[CUDA] support user_compute_stream in python API by tianleiwu · Pull Request #19229 · microsoft/onnxruntime

tianleiwu · 2024-01-22T23:43:32Z

Description

It is an important feature to pass user cuda stream to avoid synchronization in python API. Here we allow user to pass cuda stream for CUDA provider. Note that TRT or ROCm provider need similar change, which are not included in this pull request.

Note that we will set has_user_compute_stream automatically based on whether there is cuda stream passed, so setting has_user_compute_stream through python API has no effect.

Motivation and Context

#19094

jywu-msft · 2024-01-24T06:58:49Z

+@chilo-ms FYI , we can do this with TRT EP as well.

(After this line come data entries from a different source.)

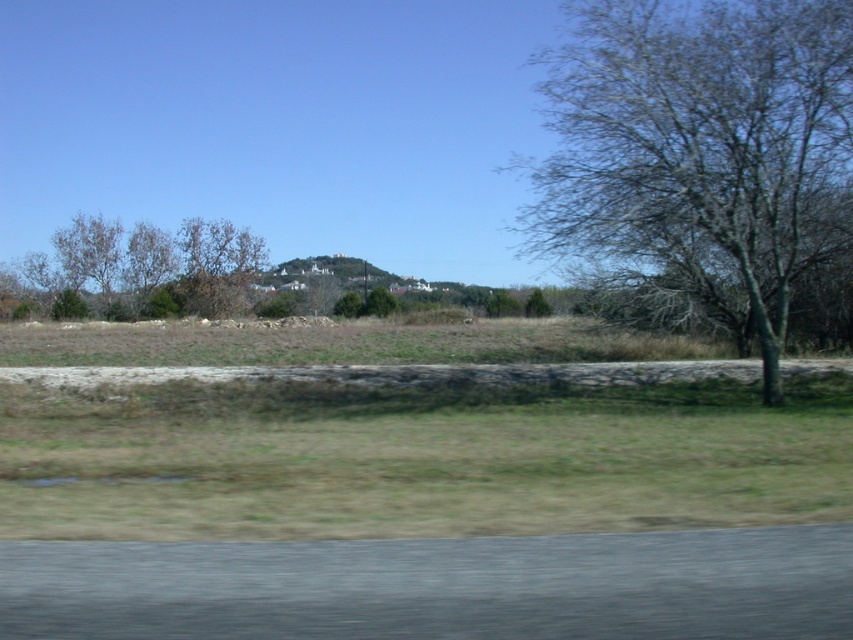 Which of these two, brown grass at center or brown leafless tree at center, stands shorter?

brown grass at center

Between brown grass at center and brown leafless tree at center, which one is positioned higher?

brown leafless tree at center is above.

Where is `brown grass at center`? The image size is (853, 640). brown grass at center is located at coordinates (416, 460).

Is point (173, 486) in front of point (836, 10)?

Yes, it is in front of point (836, 10).

Is point (505, 476) closer to viewer compared to point (521, 218)?

Yes, point (505, 476) is in front of point (521, 218).

Locate an element on the screen. The image size is (853, 640). brown grass at center is located at coordinates (416, 460).

Which is more to the left, green leafy tree at upper left or brown leafless tree at center?

green leafy tree at upper left

Between point (105, 268) and point (215, 225), which one is positioned behind?

Positioned behind is point (215, 225).

Which is behind, point (96, 227) or point (221, 243)?

Positioned behind is point (221, 243).

Locate an element on the screen. This screenshot has height=640, width=853. green leafy tree at upper left is located at coordinates (142, 269).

### Description Update python doc about user_compute_stream in CUDA python API for #19229. ### Motivation and Context

### Description  According to the pr #19229 supporting cuda EP use external compute stream, we add support for rocm EP. And when we testing this feature with torch, we found torch use stream 0 for the default stream, and `torch.cuda.current_stream()` returns `0` for current stream, but ort treat `0` or `nullptr` as invalid, and reset has_user_compute_stream to false. Will remove has_user_compute_stream option in the future. ### Motivation and Context  The motivation for this pr is that we want to use torch.cuda.graph to capture ort running kernel, which requires torch and ort are running in the same stream, so we use this API to set ort's working stream.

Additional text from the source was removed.